The Institute boasts not only world-leading researchers, but a host of unique and valuable film and media-related archives (mainly non-moving image materials) that provide a veritable treasure trove of fascinating research materials to support innovative undergraduate teaching, engaging and educational public screenings, exhibitions and events, and distinctive interdisciplinary postgraduate training https://www.dmu.ac.uk/doctoral-college/study/how-to-apply.aspx .

Working alongside DMU’s Special Collections https://library.dmu.ac.uk/specialcollections and the Centre for Adaptations https://www.dmu.ac.uk/research/midlands4cities-dtp/research-areas/adaptations.aspx , CATHI is home to a growing number of unique collections. Together, these archives now comprise over 500,000 items including films, television programmes, sculptures, pottery, paintings, posters, scripts, manuscripts, books, magazines, correspondence, publicity materials, audio tapes, diaries, production files, press clippings and photographs.
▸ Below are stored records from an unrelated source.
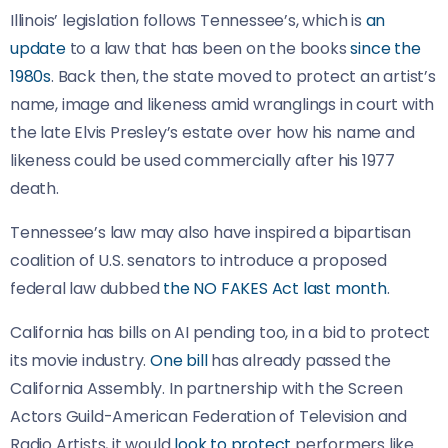
Illinois’ legislation follows Tennessee’s, which is
an
update
to a law that has been on the books
since the
1980s
. Back then, the state moved to protect an artist’s
name, image and likeness amid wranglings in court with
the late Elvis Presley’s estate over how his name and
likeness could be used commercially after his 1977
death.
Tennessee’s law may also have inspired a bipartisan
coalition of U.S. senators to introduce a proposed
federal law dubbed
the NO FAKES Act last month
.
California has bills on AI pending too, in a bid to protect
its movie industry.
One bill
has already passed the
California Assembly. In partnership with the Screen
Actors Guild-American Federation of Television and
Radio Artists, it would
look to protect
performers like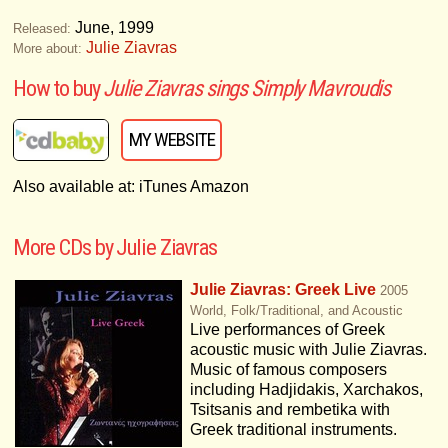
June, 1999
Released:
Julie Ziavras
More about:
How to buy
Julie Ziavras sings Simply Mavroudis
MY WEBSITE
Also available at: iTunes Amazon
More CDs by Julie Ziavras
Julie Ziavras: Greek Live
2005
World, Folk/Traditional, and Acoustic
Live performances of Greek
acoustic music with Julie Ziavras.
Music of famous composers
including Hadjidakis, Xarchakos,
Tsitsanis and rembetika with
Greek traditional instruments.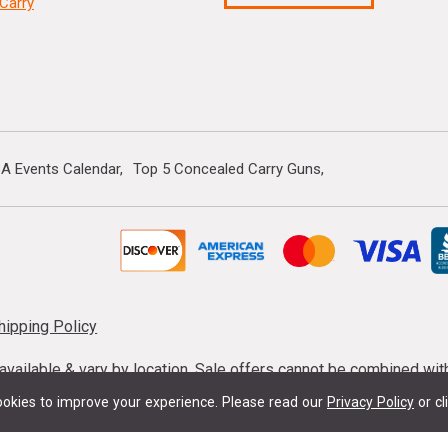
Carry
A Events Calendar
Top 5 Concealed Carry Guns
hipping Policy
s available & vary by location. Sale offers cannot be combined wi
mmunition taxes may apply. Sale offer end dates vary. Suppress
okies to improve your experience.
Please read our
Privacy Policy
or cl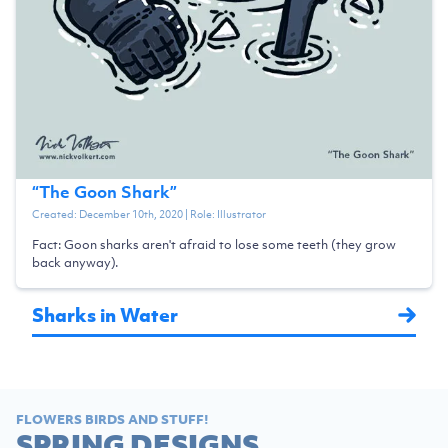
“
The Goon Shark
”
Created:
December 10th, 2020
| Role:
Illustrator
Fact: Goon sharks aren't afraid to lose some teeth (they grow
back anyway).
Sharks in Water
FLOWERS BIRDS AND STUFF!
SPRING DESIGNS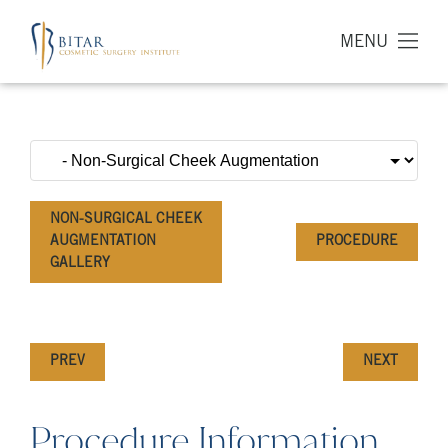
MENU
NON-SURGICAL CHEEK
AUGMENTATION
PROCEDURE
GALLERY
PREV
NEXT
Procedure Information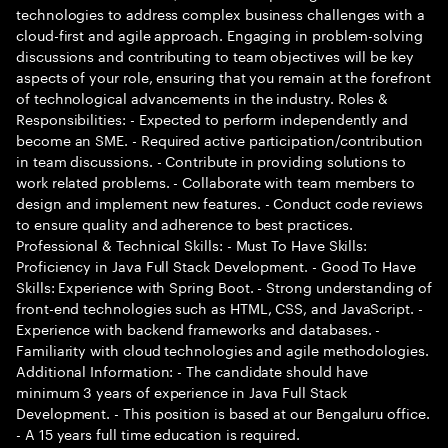
technologies to address complex business challenges with a
cloud-first and agile approach. Engaging in problem-solving
discussions and contributing to team objectives will be key
aspects of your role, ensuring that you remain at the forefront
of technological advancements in the industry. Roles &
Responsibilities: - Expected to perform independently and
become an SME. - Required active participation/contribution
in team discussions. - Contribute in providing solutions to
work related problems. - Collaborate with team members to
design and implement new features. - Conduct code reviews
to ensure quality and adherence to best practices.
Professional & Technical Skills: - Must To Have Skills:
Proficiency in Java Full Stack Development. - Good To Have
Skills: Experience with Spring Boot. - Strong understanding of
front-end technologies such as HTML, CSS, and JavaScript. -
Experience with backend frameworks and databases. -
Familiarity with cloud technologies and agile methodologies.
Additional Information: - The candidate should have
minimum 3 years of experience in Java Full Stack
Development. - This position is based at our Bengaluru office.
- A 15 years full time education is required.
Our holdings include: The Hammer Script Archive, Sir Norman Wisdom Collection, Peter Whitehead Archive, Palace and Scala Archive, The Cinema Museum’s Indian Cinemas Archive, and the Lawrence Gleadle Archive of 1930s film poster art, while DMU Special Collections holds the Andrew Davies Archive https://specialcollections.catalogue.dmu.ac.uk/records/D/061 , Anita Anand Archive, Andrew Logan Archive https://specialcollections.catalogue.dmu.ac.uk/records/A09 and Leicester Phoenix Arts and Film Society Archives.

CATHI’s aim has always been to bring its archive-based research to new audiences (within and beyond the academic community), and impactful public engagement remains high on our agenda. We host the annual UK Asian Film Festival https://www.tonguesonfire.com , the BFI British Silent Film Festival https://britishsilentfilmfestival.com , the post-graduate conference CATHICon and an annual Archives Open Day to provide training to new researchers in the field. We promote practice-based research via the DocHub@DMU and welcome innovative creative approaches from researchers interested in working with our collections.

The Film Studies programme at DMU https://www.dmu.ac.uk/study/courses/undergraduate-courses/film-studies-ba-degree/film-studies-ba-degree.aspx explores film heritage, archives and material culture, engaging with the study of archives as sites able to mitigate the threats that time and space pose to the preservation of film and media heritage for future generations. A unique, hands-on practical evaluation of historical material encourages learners to consider cogent questions from historiographic preoccupations to practical accessibility. What do we lose as part of our broader film heritage? To address this question, learners are encouraged to explore notions of film preservation, conservational practices with a focus on film formats, composition and temporal and environmental threats to the longevity of the original films and the material culture associated to them. Of equal importance, our teaching is a stimulus to think more broadly about how we present these items to the public. The objective here is to look at BFI standards, CATHI’s own archives and the DMU Library’s Special Collections, as well as national and international film archives to learn their modus operandi, and their approaches to preservation. Our complementary studies of material culture adopt an ‘archaeological’ approach to film, exploring primary resources linked to particular films, studios, stars and so on, and examining the usefulness of marketing and other ‘extra textual’ or ‘ancillary’ materials in terms of learning more about the contexts in which films and film stars were produced and consumed.